Monday, September 5, 2016

Not So Fast! Maybe Shakespeare didn't invent some of Phrases He's Credited With


Stop saying Shakespeare invented so many phrases - he cribbed most of them, Australian academic claims



An Australian expert on Shakespeare claims the bard did not invent many of the words and phrases attributed to him, saying the mistake is due to the Oxford English Dictionary’s “bias” towards citing literary examples of early usages.

Noting examples such as “it was  Greek to me”  and “wild goose chase”, Dr David McInnis, from Melbourne University, said online searches of old texts had helped to uncover pre-Shakespeare uses for many words and phrases that are frequently credited to him.

“Did Shakespeare really invent all these words and phrases?” he wrote in an article for the university’s online magazine.

“The short answer is no. His audiences had to understand at least the gist of what he meant, so his words were mostly in circulation already or were logical combinations of pre-existing concepts.”

 
Dr McInnis, a lecturer in Shakespeare studies, said the Oxford English Dictionary contains more than  33,000 quotations from Shakespeare, including about 1,500 listed as the first evidence of a word’s existence.
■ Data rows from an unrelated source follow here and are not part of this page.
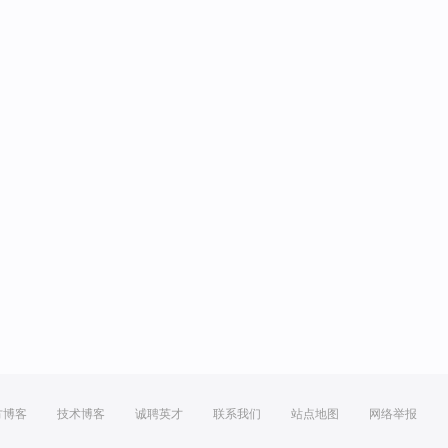
方博客
技术博客
诚聘英才
联系我们
站点地图
网络举报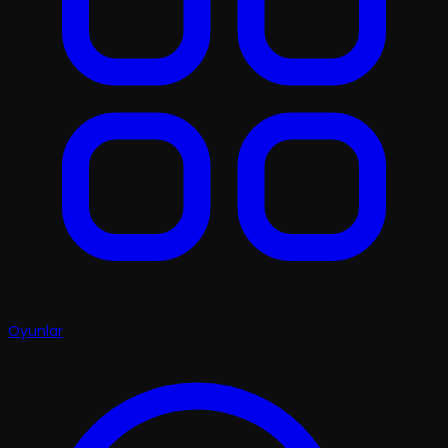
Oyunlar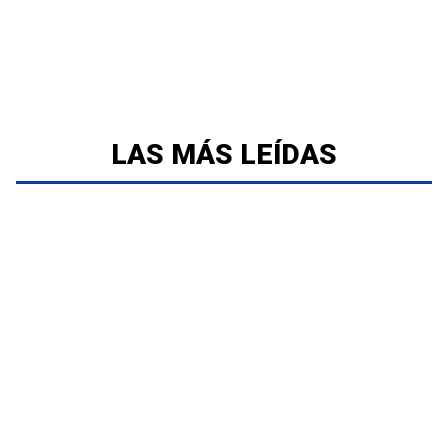
LAS MÁS LEÍDAS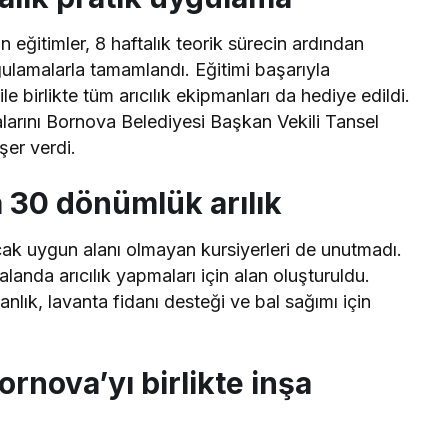
ğitimler, 8 haftalık teorik sürecin ardından
ygulamalarla tamamlandı. Eğitimi başarıyla
e birlikte tüm arıcılık ekipmanları da hediye edildi.
ikalarını Bornova Belediyesi Başkan Vekili Tansel
şer verdi.
 30 dönümlük arılık
cak uygun alanı olmayan kursiyerleri de unutmadı.
anda arıcılık yapmaları için alan oluşturuldu.
lık, lavanta fidanı desteği ve bal sağımı için
rnova’yı birlikte inşa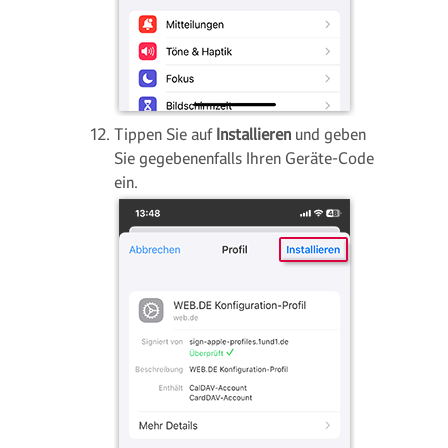
Tippen Sie auf
Installieren
und geben
Sie gegebenenfalls Ihren Geräte-Code
ein.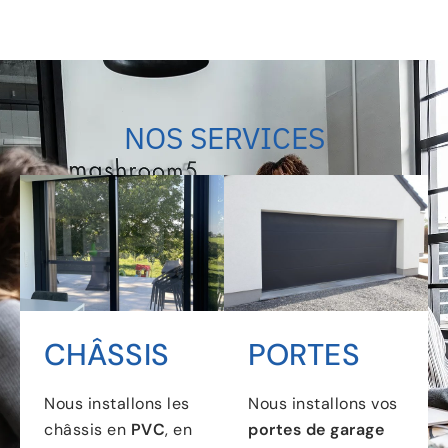
NOS SERVICES
CHÂSSIS
PORTES
Nous installons les
Nous installons vos
châssis en
PVC
, en
portes de garage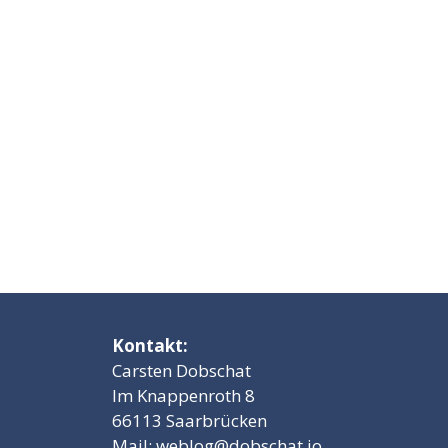
Kontakt:
Carsten Dobschat
Im Knappenroth 8
66113 Saarbrücken
Mail:
weblog@dobschat.io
A further 7,500 are listed as the first evidence of a particular usage or meaning.

 “But the OED is biased,” Dr McInnis wrote.

“Especially in the early days, it preferred literary examples, and famous ones at that. The Complete Works of Shakespeare was frequently raided for early examples of word use, even though words or phrases might have been used earlier, by less famous or less literary people.”

According to Dr McInnis, the phrase “it’s Greek to me” is often thought to derive from Shakespeare’s Julius Caesar, which is believed to have been written in 1599. But internet-based resources have helped to uncover at least one earlier use.

“Now, thanks to digital resources like Early English Books Online, we can search for the phrase ‘Greek to me’ and easily find examples that predate Shakespeare,” Dr McInnis said.


“Fellow playwright Robert Greene’s The Scottish History of James the Fourth was printed in 1598 but possibly written as early as 1590. In it, a lord asks a lady if she’ll love him, and she replies ambiguously: “I cannot hate.’’ He presses the point … at which point she pretends not to understand him at all: “Tis Greek to me, my Lord” is her final reply.”

Likewise, the phrase “wild goose chase” has been shown to pre-date Shakespeare’s Romeo and Juliet: it apparently appears at least six times in a 1593 book about horsemanship by the English poet Gervase Markham. Internet searches have also revealed a use for “eaten out of house and home” that predates Henry IV, Part 2.

However, Dr McInnis noted that Shakespeare sometimes appears to have refashioned existing phrases  - such as “the better part of valour is discretion” - to make them “concise and catchy”.

And, in other cases, such as “to make an ass of oneself”, Shakespeare “seems to have genuinely invented [it]”, Dr McInnis wrote.

“So did Shakespeare really invent all those words?” he asked.